WHAT TO WORK ON
Output exactly the lines of the listing below that run from the line with "và làm lệch" through the line with "Directorio Latindex". No pictures.

** RECORDS PROVIDED follows **

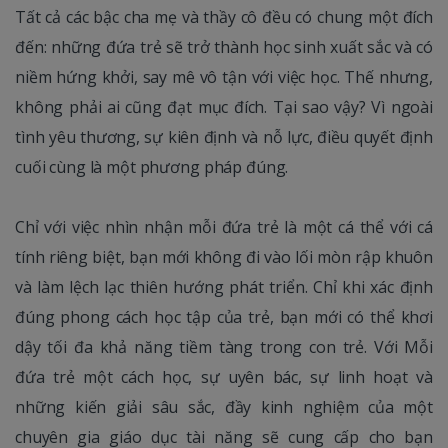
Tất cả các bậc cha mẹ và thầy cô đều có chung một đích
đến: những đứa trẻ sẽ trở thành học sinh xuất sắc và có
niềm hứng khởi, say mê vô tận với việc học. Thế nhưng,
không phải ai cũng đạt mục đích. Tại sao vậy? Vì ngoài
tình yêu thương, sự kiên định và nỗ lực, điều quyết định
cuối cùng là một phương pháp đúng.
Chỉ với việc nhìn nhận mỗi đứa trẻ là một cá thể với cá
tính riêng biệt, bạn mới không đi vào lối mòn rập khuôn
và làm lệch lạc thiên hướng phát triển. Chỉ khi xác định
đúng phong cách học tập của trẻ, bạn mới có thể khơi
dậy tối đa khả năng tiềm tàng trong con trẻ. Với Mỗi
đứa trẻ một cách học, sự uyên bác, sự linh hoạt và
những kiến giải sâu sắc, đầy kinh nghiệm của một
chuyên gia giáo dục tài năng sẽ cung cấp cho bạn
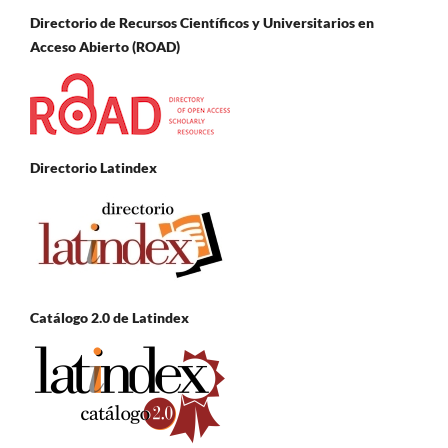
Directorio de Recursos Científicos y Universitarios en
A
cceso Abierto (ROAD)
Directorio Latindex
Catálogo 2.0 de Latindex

** End of RECORDS PROVIDED **

EXERCISE SOLUTION
và làm lệch lạc thiên hướng phát triển. Chỉ khi xác định
đúng phong cách học tập của trẻ, bạn mới có thể khơi
dậy tối đa khả năng tiềm tàng trong con trẻ. Với Mỗi
đứa trẻ một cách học, sự uyên bác, sự linh hoạt và
những kiến giải sâu sắc, đầy kinh nghiệm của một
chuyên gia giáo dục tài năng sẽ cung cấp cho bạn
Directorio de Recursos Científicos y Universitarios en
A
cceso Abierto (ROAD)
Directorio Latindex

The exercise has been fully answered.